With the first line as the start and the line containing "29 juillet 2026 à 14:52" as the end, write out every line of the records exactly.

+---+

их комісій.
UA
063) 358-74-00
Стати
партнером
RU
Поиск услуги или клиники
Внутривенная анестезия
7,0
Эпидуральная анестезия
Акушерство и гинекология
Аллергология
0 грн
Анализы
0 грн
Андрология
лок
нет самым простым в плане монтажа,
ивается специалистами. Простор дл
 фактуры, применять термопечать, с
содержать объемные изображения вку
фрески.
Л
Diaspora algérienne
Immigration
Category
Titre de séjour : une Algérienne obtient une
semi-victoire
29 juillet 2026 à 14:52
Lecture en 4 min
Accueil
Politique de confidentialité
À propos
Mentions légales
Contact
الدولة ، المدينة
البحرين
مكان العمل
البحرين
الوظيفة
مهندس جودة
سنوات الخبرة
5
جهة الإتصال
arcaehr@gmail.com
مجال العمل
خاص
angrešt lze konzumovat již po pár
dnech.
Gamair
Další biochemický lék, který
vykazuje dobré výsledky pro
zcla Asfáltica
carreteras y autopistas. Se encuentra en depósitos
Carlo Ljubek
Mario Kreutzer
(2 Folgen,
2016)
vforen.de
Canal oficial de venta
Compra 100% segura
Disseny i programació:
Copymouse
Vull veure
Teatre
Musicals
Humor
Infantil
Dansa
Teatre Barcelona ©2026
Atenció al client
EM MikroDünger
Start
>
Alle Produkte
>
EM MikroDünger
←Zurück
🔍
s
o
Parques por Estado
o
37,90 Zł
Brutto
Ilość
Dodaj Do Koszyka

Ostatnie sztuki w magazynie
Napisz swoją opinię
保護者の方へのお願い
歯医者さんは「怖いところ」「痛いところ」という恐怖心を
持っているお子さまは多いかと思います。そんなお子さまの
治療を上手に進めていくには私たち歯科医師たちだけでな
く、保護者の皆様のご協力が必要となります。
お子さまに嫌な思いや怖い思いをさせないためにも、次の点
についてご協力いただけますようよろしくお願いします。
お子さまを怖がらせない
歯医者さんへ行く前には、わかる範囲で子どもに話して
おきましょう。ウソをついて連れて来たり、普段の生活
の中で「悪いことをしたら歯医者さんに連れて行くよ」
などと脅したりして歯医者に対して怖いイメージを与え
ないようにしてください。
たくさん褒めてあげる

+---+

> [EXPECTED OUTPUT]
их комісій.
UA
063) 358-74-00
Стати
партнером
RU
Поиск услуги или клиники
Внутривенная анестезия
7,0
Эпидуральная анестезия
Акушерство и гинекология
Аллергология
0 грн
Анализы
0 грн
Андрология
лок
нет самым простым в плане монтажа,
ивается специалистами. Простор дл
 фактуры, применять термопечать, с
содержать объемные изображения вку
фрески.
Л
Diaspora algérienne
Immigration
Category
Titre de séjour : une Algérienne obtient une
semi-victoire
29 juillet 2026 à 14:52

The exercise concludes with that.